- [EXERCISE INSTRUCTIONS]:
Skip every picture and copy only the lines from the one containing "Vi svarar alltid inom 24 h på vardagar." to the final line of the records below.

··· AVAILABLE DATA

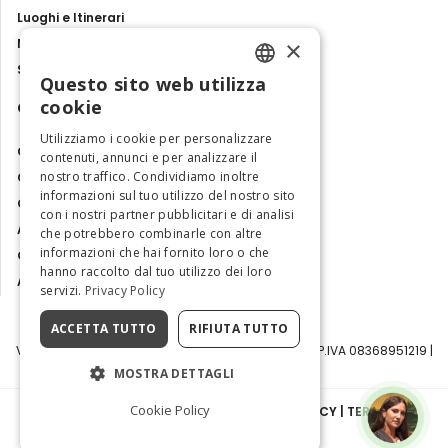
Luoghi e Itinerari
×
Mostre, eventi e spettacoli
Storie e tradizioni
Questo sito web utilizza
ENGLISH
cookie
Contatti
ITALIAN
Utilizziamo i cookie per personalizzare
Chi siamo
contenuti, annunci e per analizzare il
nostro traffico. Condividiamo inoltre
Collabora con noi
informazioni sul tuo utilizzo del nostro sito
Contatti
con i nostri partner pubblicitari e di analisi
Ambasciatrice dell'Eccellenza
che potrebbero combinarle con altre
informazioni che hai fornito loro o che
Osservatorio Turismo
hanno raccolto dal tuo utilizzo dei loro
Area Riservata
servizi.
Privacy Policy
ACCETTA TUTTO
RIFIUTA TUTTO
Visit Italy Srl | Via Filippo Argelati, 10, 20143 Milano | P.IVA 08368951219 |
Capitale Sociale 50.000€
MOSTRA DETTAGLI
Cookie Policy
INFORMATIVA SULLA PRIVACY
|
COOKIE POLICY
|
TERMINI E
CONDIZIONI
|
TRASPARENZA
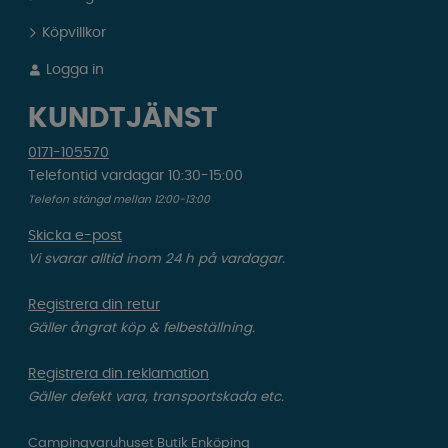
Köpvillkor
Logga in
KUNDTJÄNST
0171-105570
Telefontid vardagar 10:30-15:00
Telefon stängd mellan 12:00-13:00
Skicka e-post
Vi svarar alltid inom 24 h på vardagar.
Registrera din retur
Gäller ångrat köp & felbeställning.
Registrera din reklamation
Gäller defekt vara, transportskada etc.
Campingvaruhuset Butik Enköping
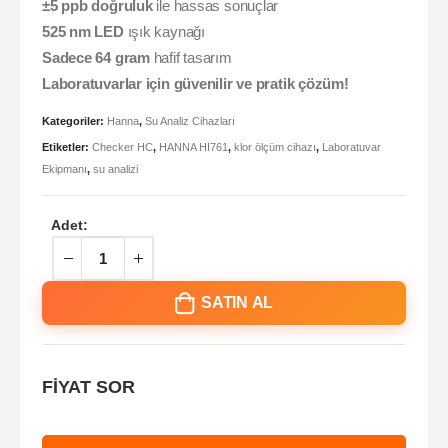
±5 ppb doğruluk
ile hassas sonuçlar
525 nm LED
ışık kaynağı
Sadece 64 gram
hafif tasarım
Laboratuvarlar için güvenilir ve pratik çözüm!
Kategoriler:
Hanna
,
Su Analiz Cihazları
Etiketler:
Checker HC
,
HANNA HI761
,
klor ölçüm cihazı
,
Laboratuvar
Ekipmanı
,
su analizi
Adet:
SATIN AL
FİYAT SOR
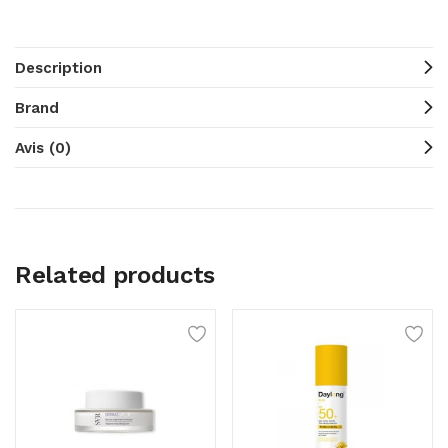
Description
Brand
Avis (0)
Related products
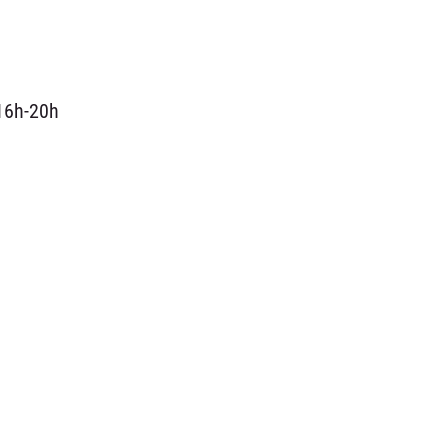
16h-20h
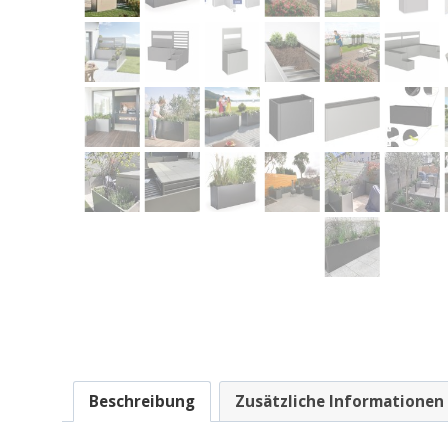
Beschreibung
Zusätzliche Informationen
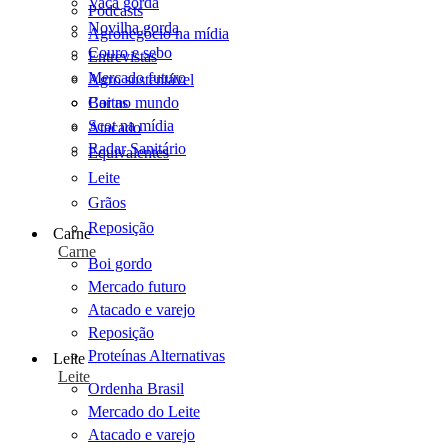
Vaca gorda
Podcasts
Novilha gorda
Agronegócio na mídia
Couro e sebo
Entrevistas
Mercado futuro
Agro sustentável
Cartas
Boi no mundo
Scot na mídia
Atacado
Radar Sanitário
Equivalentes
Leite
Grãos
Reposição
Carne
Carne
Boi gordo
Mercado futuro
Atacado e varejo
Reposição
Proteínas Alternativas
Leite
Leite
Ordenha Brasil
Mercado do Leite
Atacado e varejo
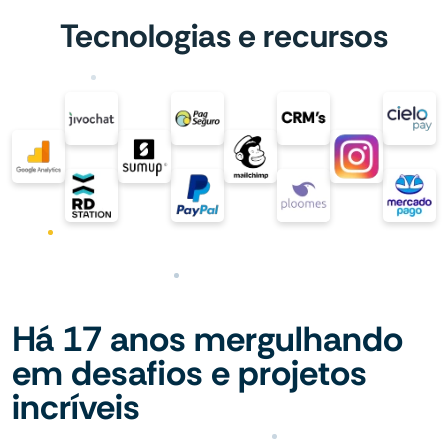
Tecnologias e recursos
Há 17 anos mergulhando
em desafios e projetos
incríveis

······

- [THE ANSWER]:
Vi svarar alltid inom 24 h på vardagar.
Registrera din retur
Gäller ångrat köp & felbeställning.
Registrera din reklamation
Gäller defekt vara, transportskada etc.
Campingvaruhuset Butik Enköping
±5 ppb doğruluk
ile hassas sonuçlar
525 nm LED
ışık kaynağı
Sadece 64 gram
hafif tasarım
Laboratuvarlar için güvenilir ve pratik çözüm!
Kategoriler:
Hanna
,
Su Analiz Cihazları
Etiketler:
Checker HC
,
HANNA HI761
,
klor ölçüm cihazı
,
Laboratuvar
Ekipmanı
,
su analizi
Adet:
SATIN AL
FİYAT SOR
Description
Brand
Avis (0)
Related products
16h-20h
Beschreibung
Zusätzliche Informationen
Vaca gorda
Podcasts
Novilha gorda
Agronegócio na mídia
Couro e sebo
Entrevistas
Mercado futuro
Agro sustentável
Cartas
Boi no mundo
Scot na mídia
Atacado
Radar Sanitário
Equivalentes
Leite
Grãos
Reposição
Carne
Carne
Boi gordo
Mercado futuro
Atacado e varejo
Reposição
Proteínas Alternativas
Leite
Leite
Ordenha Brasil
Mercado do Leite
Atacado e varejo
Tecnologias e recursos
Há 17 anos mergulhando
em desafios e projetos
incríveis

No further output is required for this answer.